When you first open a training app, the only reliable information may be what you type in: your goal, available days, timeline, basic profile, and known limitations. That is enough to start. It is not enough to pretend the plan already knows your body deeply.
Data from Apple Watch, Apple Health, or another fitness aggregator changes that over time. Workouts, sleep, HRV, resting heart rate, and training consistency do not make the plan perfect, but they give it a better feedback loop.
Workout history shows what you actually do
Self-assessment is useful, but it is often optimistic or too vague. Recent workouts show whether you train twice per week or five times, whether your sessions are mostly easy endurance or hard intervals, and whether you are already carrying a lot of load into the week.
A ski-prep plan should treat a regular runner differently from someone who is starting again after months away.

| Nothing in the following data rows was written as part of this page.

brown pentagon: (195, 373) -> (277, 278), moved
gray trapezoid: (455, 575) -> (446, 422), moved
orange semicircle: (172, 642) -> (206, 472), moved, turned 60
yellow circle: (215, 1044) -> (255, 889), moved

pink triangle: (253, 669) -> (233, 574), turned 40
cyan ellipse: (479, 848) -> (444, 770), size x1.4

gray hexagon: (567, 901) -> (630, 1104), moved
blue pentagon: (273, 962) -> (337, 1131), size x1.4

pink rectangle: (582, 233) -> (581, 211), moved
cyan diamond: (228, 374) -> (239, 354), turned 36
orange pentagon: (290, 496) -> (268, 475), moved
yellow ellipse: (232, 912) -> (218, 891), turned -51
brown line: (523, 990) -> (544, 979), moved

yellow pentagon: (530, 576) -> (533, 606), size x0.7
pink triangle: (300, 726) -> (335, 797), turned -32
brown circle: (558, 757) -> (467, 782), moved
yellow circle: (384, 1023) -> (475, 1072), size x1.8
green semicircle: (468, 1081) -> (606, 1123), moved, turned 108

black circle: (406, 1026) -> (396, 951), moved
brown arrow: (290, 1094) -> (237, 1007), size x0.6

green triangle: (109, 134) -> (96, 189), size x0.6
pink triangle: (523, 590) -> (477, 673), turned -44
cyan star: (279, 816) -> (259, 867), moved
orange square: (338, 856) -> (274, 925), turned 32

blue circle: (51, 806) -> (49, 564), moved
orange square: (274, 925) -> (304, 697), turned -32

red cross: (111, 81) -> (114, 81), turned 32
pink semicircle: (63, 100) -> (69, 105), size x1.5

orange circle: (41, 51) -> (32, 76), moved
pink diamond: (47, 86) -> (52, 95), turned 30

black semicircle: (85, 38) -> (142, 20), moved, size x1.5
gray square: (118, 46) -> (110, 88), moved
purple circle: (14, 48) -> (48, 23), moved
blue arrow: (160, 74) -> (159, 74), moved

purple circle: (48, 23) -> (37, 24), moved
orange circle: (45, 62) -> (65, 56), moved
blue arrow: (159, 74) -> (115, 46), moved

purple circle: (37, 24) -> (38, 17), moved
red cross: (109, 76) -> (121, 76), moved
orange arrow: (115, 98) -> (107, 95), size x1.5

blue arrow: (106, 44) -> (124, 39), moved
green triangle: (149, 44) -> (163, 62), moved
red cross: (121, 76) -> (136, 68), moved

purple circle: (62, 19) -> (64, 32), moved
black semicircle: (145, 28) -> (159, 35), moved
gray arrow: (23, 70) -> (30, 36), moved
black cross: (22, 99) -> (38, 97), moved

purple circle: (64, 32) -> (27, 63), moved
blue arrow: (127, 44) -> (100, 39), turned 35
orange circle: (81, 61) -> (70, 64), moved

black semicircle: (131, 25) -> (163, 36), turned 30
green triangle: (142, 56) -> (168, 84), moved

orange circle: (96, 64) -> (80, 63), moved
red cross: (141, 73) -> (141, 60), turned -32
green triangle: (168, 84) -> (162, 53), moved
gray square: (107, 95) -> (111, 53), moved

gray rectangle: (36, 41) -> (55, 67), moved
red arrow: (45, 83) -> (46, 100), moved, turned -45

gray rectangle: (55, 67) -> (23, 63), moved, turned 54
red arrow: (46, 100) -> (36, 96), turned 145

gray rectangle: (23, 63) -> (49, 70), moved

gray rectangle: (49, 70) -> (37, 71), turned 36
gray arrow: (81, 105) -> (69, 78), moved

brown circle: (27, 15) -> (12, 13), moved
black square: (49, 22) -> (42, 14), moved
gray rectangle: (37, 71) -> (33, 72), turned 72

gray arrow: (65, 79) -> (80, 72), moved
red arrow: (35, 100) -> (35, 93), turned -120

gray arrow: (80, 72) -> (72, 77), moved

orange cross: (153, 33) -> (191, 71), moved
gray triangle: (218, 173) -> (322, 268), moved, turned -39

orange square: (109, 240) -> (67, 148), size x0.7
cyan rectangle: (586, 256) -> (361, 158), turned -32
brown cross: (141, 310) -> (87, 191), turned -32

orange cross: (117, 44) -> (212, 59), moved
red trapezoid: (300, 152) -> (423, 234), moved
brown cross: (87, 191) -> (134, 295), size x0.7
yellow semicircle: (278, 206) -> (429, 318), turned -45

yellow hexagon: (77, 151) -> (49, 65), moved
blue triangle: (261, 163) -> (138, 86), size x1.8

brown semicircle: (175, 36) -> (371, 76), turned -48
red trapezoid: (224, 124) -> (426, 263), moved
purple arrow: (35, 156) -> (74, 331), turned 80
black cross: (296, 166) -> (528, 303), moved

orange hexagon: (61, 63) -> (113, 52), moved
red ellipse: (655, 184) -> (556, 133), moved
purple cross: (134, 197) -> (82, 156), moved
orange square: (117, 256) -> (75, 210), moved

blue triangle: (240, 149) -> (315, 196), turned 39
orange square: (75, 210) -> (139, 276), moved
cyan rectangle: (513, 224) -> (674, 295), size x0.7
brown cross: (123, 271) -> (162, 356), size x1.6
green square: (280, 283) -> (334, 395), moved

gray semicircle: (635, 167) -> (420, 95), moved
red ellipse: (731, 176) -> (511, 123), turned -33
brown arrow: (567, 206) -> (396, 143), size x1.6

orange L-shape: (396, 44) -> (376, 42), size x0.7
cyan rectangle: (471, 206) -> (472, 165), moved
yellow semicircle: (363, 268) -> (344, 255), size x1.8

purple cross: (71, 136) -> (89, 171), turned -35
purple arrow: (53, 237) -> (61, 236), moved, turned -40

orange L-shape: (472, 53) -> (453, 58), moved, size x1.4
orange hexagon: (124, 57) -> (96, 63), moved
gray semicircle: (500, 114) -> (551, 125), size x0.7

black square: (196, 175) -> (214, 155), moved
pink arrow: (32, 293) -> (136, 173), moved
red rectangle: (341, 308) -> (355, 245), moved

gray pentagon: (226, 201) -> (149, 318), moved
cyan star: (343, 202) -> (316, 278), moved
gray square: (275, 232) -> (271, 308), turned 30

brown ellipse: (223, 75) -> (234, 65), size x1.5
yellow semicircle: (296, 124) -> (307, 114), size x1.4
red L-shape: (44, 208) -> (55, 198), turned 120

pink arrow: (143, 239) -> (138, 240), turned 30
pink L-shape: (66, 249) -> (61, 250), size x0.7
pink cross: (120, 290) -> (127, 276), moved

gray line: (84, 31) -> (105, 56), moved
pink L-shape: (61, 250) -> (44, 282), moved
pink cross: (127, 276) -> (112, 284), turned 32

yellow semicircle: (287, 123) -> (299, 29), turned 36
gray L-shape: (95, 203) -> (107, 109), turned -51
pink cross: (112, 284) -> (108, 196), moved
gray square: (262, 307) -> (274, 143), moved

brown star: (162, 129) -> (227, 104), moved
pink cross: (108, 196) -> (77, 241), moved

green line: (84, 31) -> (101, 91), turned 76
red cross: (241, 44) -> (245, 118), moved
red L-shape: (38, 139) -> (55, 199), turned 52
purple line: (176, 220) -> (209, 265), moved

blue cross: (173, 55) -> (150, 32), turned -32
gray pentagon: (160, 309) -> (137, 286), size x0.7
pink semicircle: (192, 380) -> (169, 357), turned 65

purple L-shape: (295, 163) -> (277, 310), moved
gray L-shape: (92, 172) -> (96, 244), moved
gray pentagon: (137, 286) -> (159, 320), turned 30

It should also notice when the calendar says you planned four sessions but the data says only one happened.
Sleep and recovery make days unequal
Not every day is the same. Poor sleep, unusually high fatigue, or weak recovery signals do not automatically mean you should do nothing, but they are useful context. They can make a lighter day, mobility session, or lower-intensity workout more sensible than another hard push.
This is especially relevant before ski season, when users often try to squeeze training around work, family, travel, and weekend plans. A plan that ignores recovery can look ambitious but become hard to follow.
More data should also mean more honesty
Better data is not a license to overclaim. HRV can be noisy. Sleep tracking can be imperfect. Some users will have gaps. A good app should use the signals it has and show lower confidence when coverage is thin.
SlopeReady is built around that conservative idea: start from goals and availability, read Apple Health only with permission, and adapt the plan as better context appears. The app should not pretend to know more than the available data supports.